Supervisor Mark Farrell

Board of Supervisors

City Hall

San Francisco, CA 94102-4689

Dear Supervisor Farrell:

Yesterday, the Board of Supervisors unanimously passed a resolution, introduced by you, on the rights of teachers and administrators who work for the Archdiocese of San Francisco. It contains several errors of fact. More important, it contains lies.

The biggest lie is found in paragraph three. “WHEREAS, the City of San Francisco also respects the autonomy of the Archdiocese of San Francisco….” It is a lie because most of what follows proves that you and your colleagues have nothing but contempt for the autonomy of the archdiocese. As such, your palpable hostility to the doctrinal prerogatives of the archdiocese has grave First Amendment implications.

It is not the business of the state to police the internal affairs of any religious institution. Were a clergyman to lecture the Board of Supervisors on what its employment policies ought to be, it would be greeted with howls of protest citing separation of church and state. The establishment provision of the First Amendment cuts both ways.

Almost every world religion in history, in both Eastern and Western civilization, has found homosexual behavior to be sinful.

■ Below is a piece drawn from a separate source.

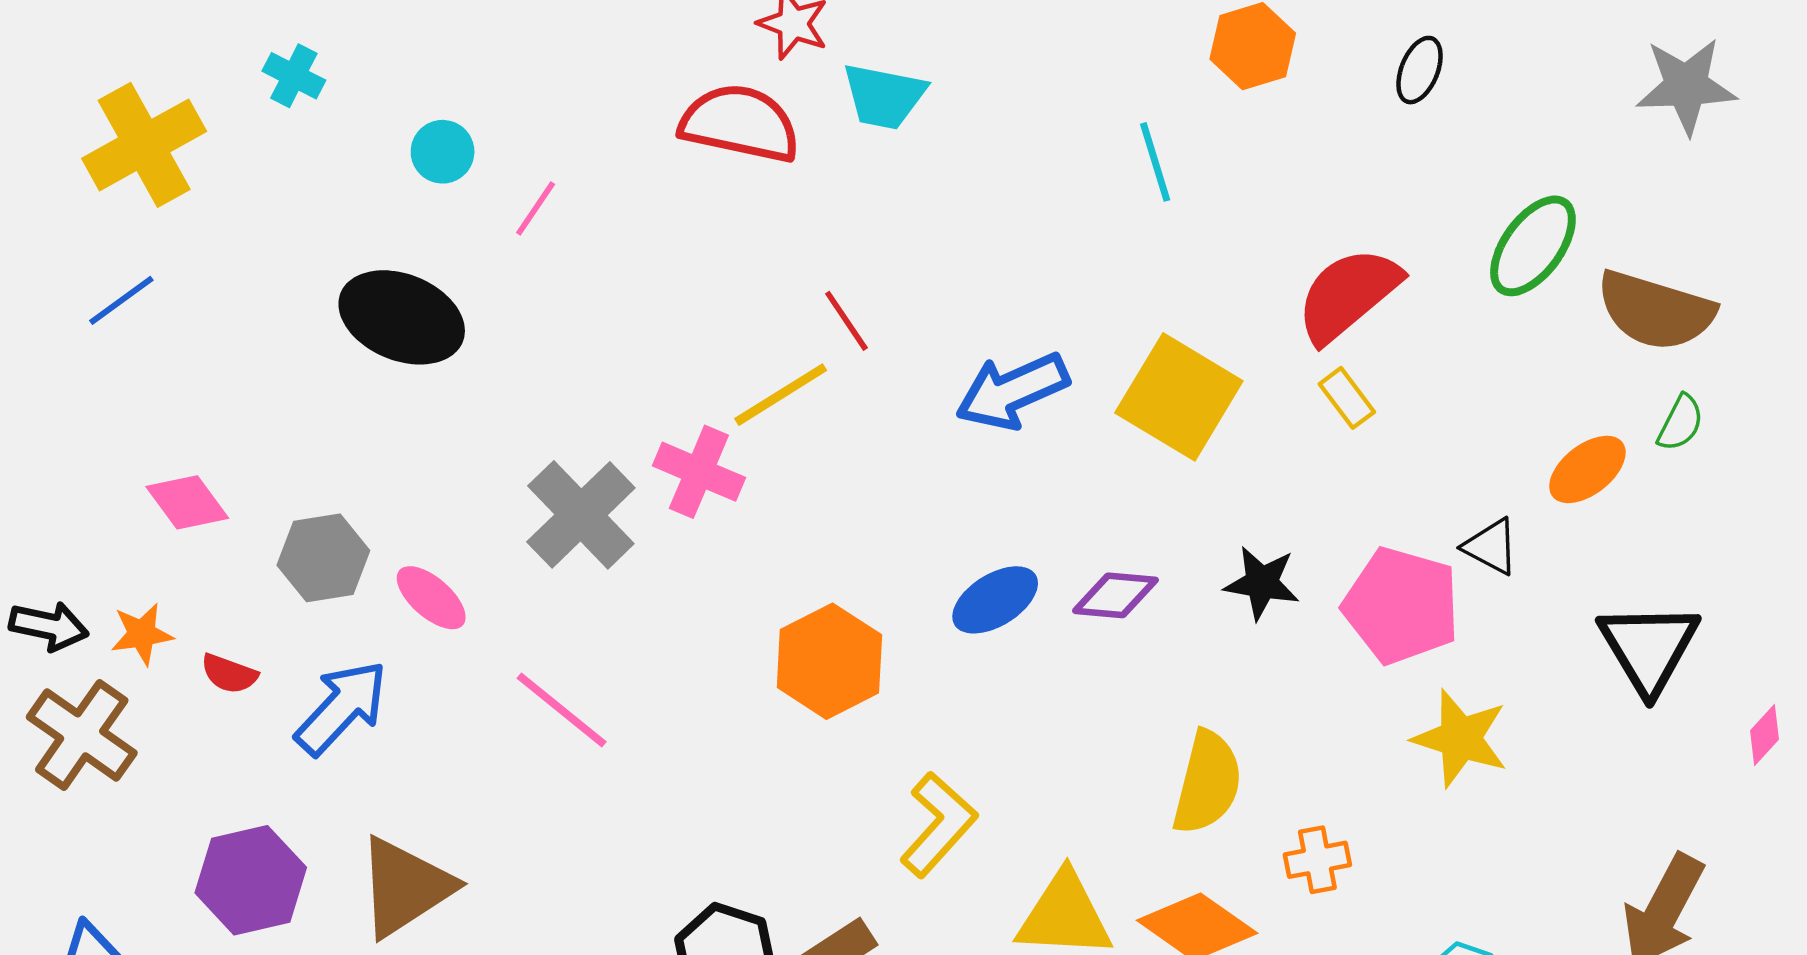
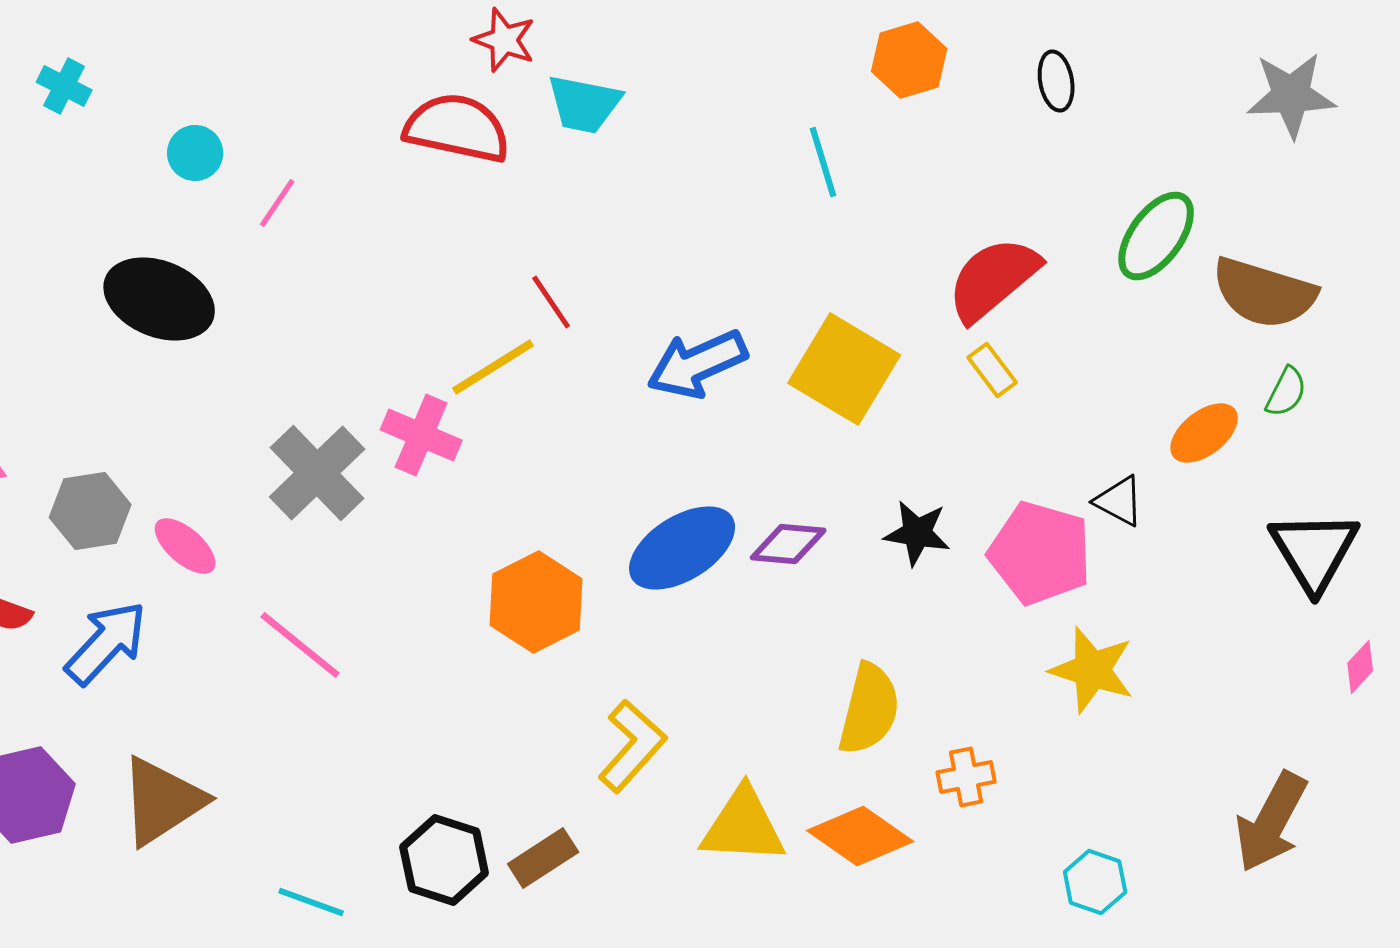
black ellipse: (1420, 70) -> (1056, 81), turned -32
blue ellipse: (995, 600) -> (682, 548), size x1.4
black triangle: (1649, 648) -> (1314, 551), moved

Yet you single out the Catholic Church for holding to this teaching—which we learned from Judaism—thus showing your discriminatory colors. Will you now seek to monitor the handbook of teachers used by ministers, rabbis, and imams in their schools?

It is flatly wrong to assert that provisions in the proposed faculty handbook raise “serious concerns about how they would impact a teacher’s personal life” and the life of their students. As the archdiocese has repeatedly said, the personal lives of teachers is not its concern.

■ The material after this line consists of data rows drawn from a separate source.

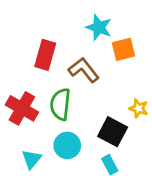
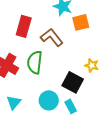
cyan circle: (67, 145) -> (49, 100), moved

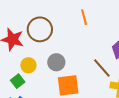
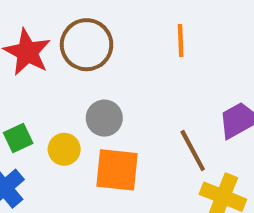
yellow circle: (28, 65) -> (64, 149), moved

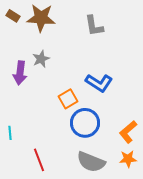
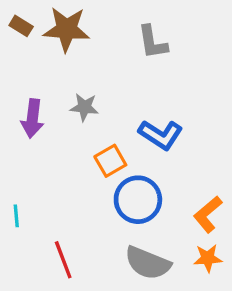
gray star: (41, 59) -> (84, 107), moved, turned 30

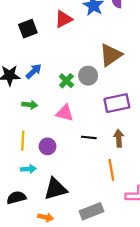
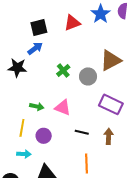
blue arrow: (34, 71) -> (35, 48), moved
green cross: (66, 81) -> (63, 70), moved
purple rectangle: (117, 103) -> (111, 104), turned 30
green arrow: (30, 105) -> (37, 106), moved
orange line: (111, 170) -> (87, 164), moved

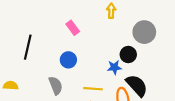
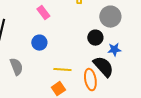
blue star: (114, 67) -> (114, 50), moved
gray semicircle: (56, 86) -> (16, 67), moved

It is also flatly wrong to say that “San Francisco is known around the world as a place of inclusion, tolerance, and acceptance for individuals and their life choices, regardless of religion, sex, sexual orientation, or beliefs….” False. Your resolution is proof to the contrary: you seek to shove your secular values down the throat of the archdiocese.

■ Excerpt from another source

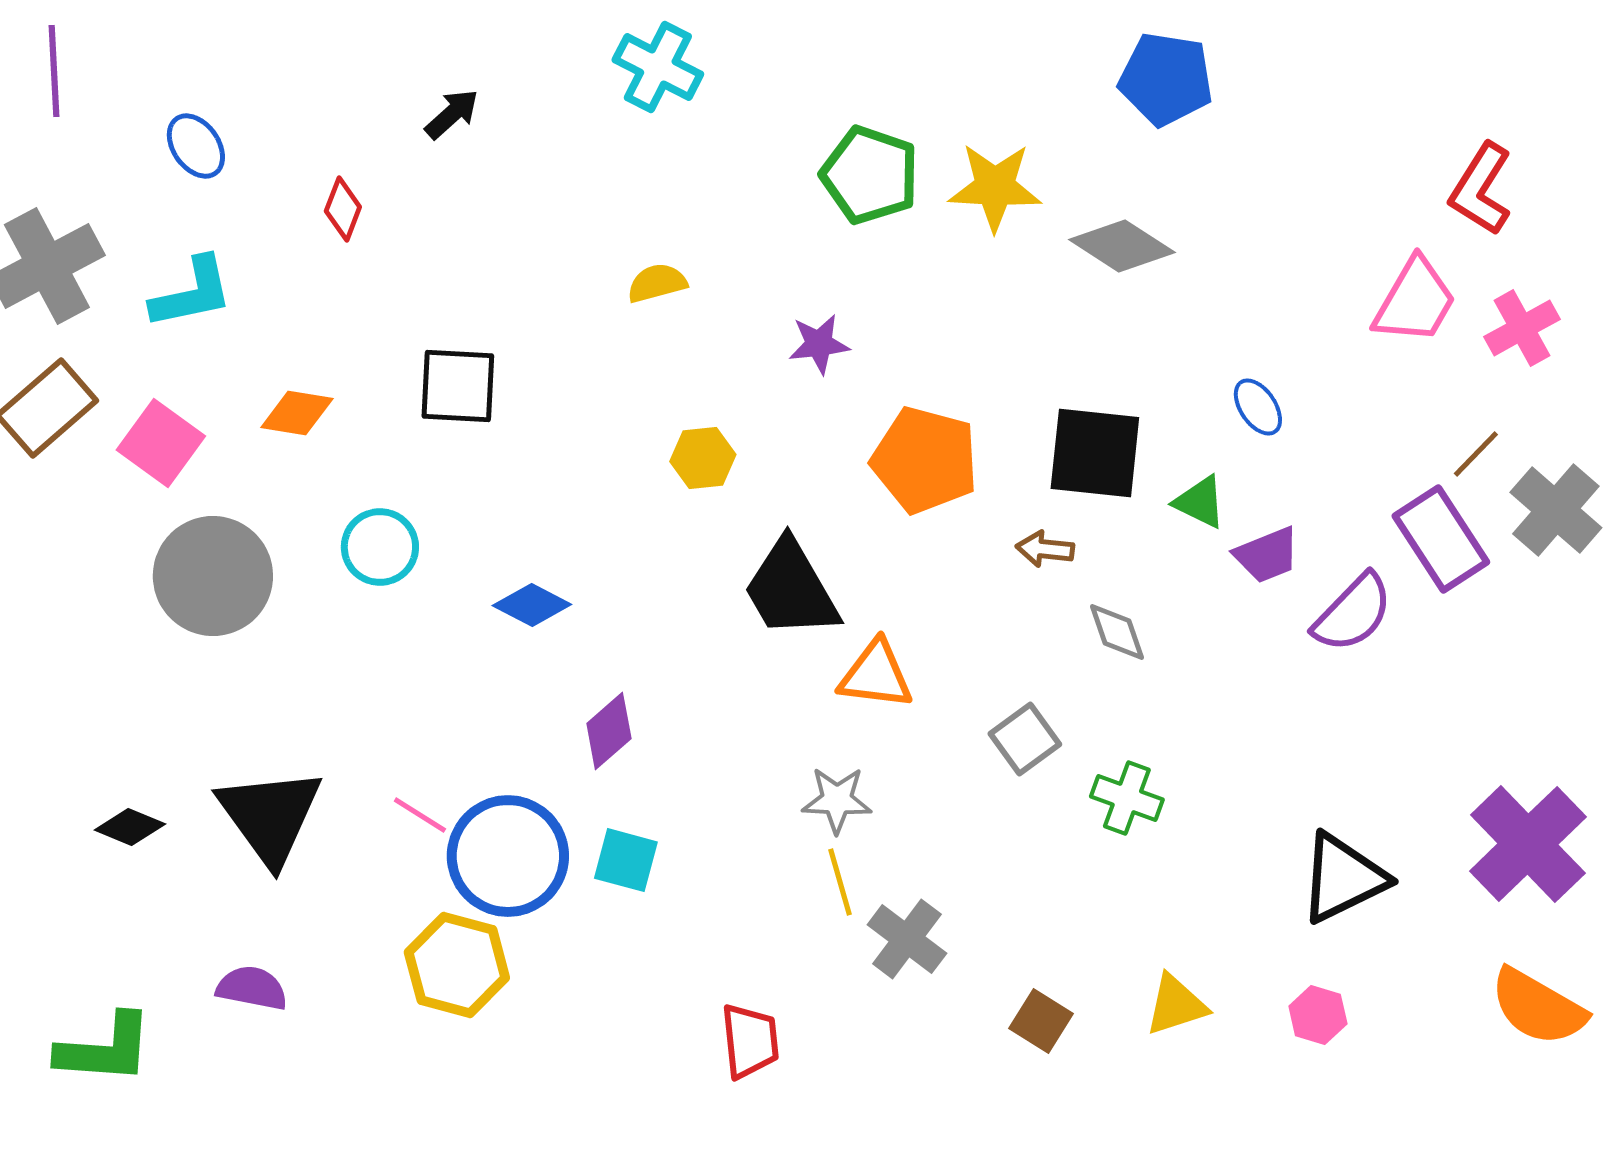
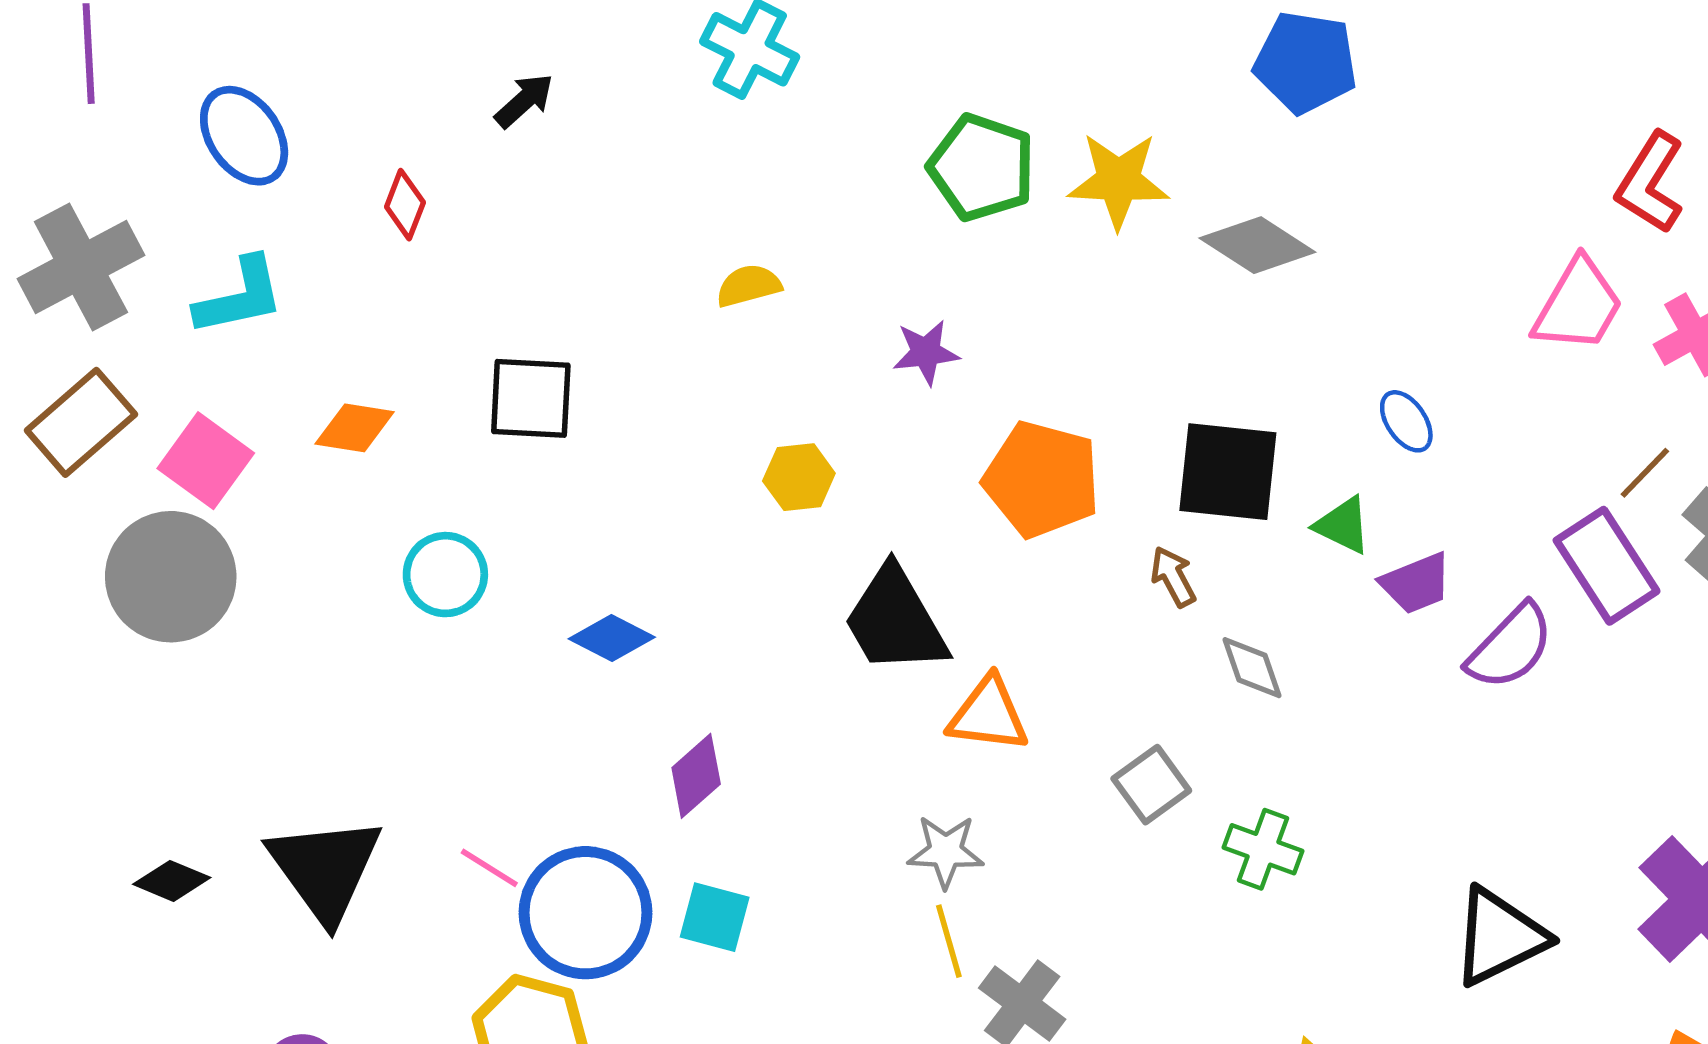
blue ellipse: (196, 146) -> (244, 136), size x1.4
brown arrow: (1045, 549) -> (1173, 577), turned 56
gray circle: (213, 576) -> (171, 577), moved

Further proof that your self-congratulatory statement is wrong can be found by reviewing past court decisions against the Board of Supervisors.  In 2006, the Catholic League, represented by the Thomas More Law Center, sued the Board of Supervisors for passing an anti-Catholic resolution: the Board accused the Vatican of promoting “hateful” teachings and for “meddling” in its affairs. What was the “meddling”? The Church holds to a different position on the issue of gay adoptions.

The Ninth Circuit rejected the lawsuit but not without controversy. Of the six judges who addressed the question of government hostility to religion, they split 3-3. Not exactly a ringing endorsement of the Board’s alleged tolerance for religion. Now you and your colleagues have just added to this discredited legacy.

Your resolution, though mostly flawed, is correct on one important matter. You correctly say that the new handbook maintains that faculty “must refrain from public support of any cause or issue that is explicitly or implicitly contrary to that which the Catholic Church holds to be true….” How remarkable! Would you keep on staff those who publicly oppose your positions? Do you see how foolish this makes you look?

Finally, you and I both know that your bigoted resolution has no legal teeth. I would add that it has no moral teeth as well.